Work to be completed ▸ In the listing below, find each line that holds "imputato" and list it.

Available data ▸

--------

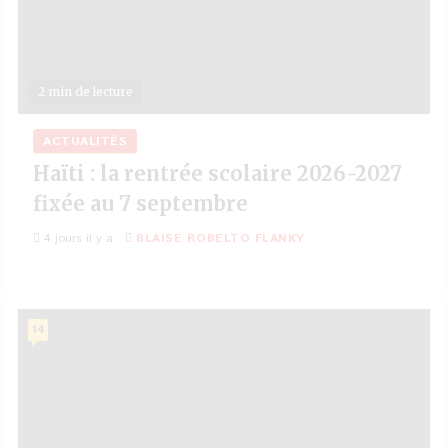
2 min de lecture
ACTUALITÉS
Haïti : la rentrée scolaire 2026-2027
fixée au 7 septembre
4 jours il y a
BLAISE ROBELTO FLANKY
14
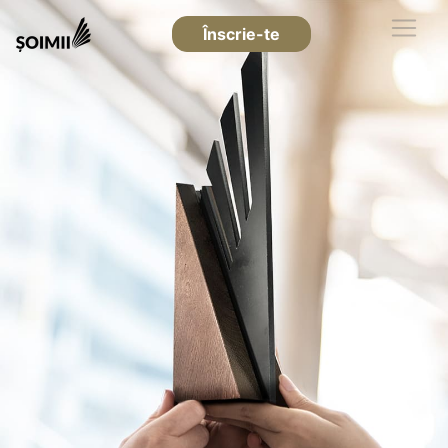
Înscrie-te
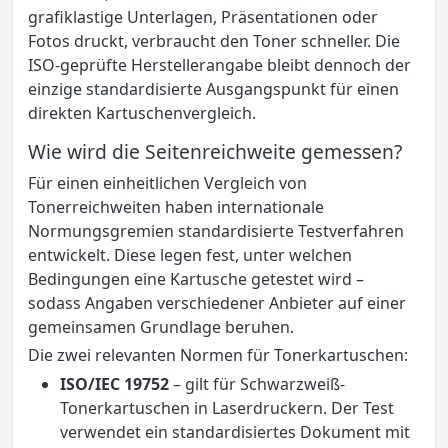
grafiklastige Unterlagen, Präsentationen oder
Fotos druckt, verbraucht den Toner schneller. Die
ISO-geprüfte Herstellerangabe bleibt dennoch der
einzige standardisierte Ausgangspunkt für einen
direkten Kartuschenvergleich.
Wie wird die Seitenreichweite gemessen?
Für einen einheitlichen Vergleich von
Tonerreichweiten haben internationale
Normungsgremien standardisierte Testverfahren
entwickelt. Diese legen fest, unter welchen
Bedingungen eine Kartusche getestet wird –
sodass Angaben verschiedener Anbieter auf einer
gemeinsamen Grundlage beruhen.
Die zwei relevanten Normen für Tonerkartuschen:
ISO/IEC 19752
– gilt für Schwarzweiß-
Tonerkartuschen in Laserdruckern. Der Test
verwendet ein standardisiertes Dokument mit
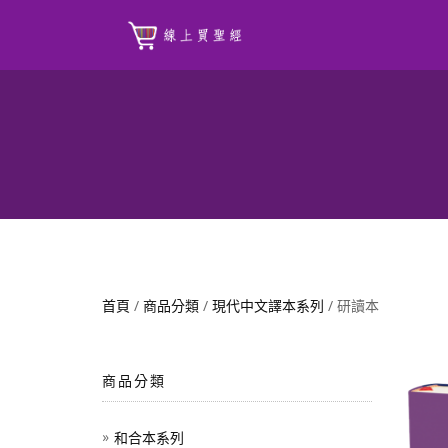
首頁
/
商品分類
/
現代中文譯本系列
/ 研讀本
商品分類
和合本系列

--------

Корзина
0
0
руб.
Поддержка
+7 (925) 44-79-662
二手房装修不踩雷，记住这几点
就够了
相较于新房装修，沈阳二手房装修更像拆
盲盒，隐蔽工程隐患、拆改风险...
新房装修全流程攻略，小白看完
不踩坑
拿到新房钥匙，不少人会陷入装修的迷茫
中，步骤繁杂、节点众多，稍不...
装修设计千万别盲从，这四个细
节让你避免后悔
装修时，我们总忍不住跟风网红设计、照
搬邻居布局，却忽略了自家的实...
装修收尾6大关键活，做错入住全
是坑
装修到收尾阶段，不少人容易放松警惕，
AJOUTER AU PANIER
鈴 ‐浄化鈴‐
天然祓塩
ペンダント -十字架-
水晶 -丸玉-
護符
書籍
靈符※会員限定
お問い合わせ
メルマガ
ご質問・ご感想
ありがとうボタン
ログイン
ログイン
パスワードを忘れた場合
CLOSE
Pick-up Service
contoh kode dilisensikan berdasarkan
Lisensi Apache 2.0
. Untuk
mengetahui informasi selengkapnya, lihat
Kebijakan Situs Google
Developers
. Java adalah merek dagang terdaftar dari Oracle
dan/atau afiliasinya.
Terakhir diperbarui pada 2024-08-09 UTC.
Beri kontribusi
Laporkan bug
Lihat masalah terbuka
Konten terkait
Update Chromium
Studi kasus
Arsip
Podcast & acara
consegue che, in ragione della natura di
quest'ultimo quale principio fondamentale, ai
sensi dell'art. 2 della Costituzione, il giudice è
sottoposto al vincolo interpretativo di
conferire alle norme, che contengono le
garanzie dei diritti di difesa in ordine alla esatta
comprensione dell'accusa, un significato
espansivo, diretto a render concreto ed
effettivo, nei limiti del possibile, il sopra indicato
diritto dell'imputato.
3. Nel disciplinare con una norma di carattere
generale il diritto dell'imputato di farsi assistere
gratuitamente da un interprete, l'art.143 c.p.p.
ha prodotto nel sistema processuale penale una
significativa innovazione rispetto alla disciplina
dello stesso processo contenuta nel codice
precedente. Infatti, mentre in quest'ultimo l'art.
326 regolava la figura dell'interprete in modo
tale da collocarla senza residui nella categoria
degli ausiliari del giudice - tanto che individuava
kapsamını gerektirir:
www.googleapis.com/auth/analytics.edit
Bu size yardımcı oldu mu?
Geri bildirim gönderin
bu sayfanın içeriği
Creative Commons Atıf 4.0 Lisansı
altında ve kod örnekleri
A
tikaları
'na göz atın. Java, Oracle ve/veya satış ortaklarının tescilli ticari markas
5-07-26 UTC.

--------

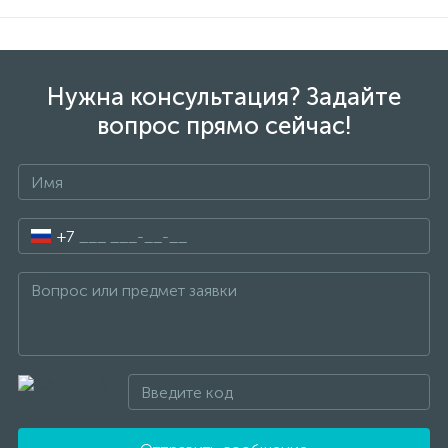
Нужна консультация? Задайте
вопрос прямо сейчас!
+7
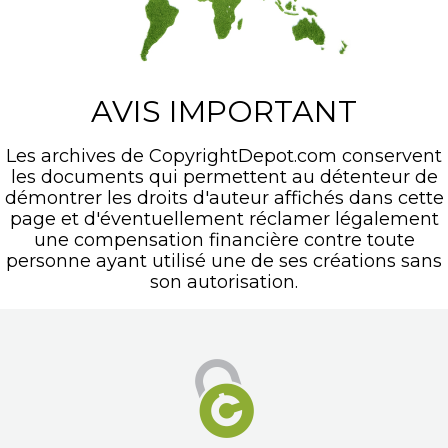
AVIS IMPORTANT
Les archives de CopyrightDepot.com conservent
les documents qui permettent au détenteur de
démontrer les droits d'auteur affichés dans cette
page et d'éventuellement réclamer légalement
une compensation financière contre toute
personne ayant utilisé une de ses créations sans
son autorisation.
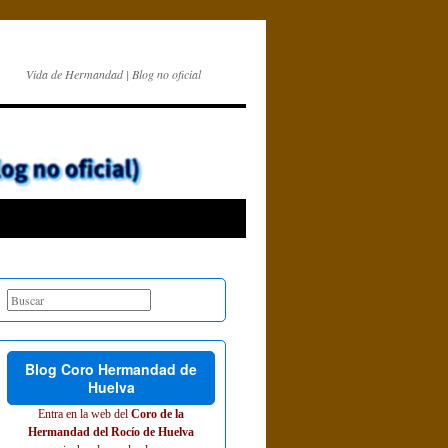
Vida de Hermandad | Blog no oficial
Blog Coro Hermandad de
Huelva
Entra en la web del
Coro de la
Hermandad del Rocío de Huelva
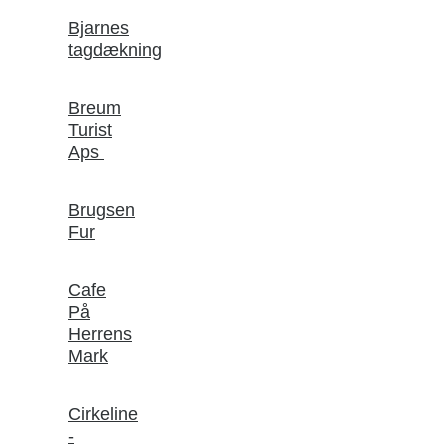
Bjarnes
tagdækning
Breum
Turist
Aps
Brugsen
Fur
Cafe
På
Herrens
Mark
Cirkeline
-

--------

Finished task ▸
diritto dell'imputato.
generale il diritto dell'imputato di farsi assistere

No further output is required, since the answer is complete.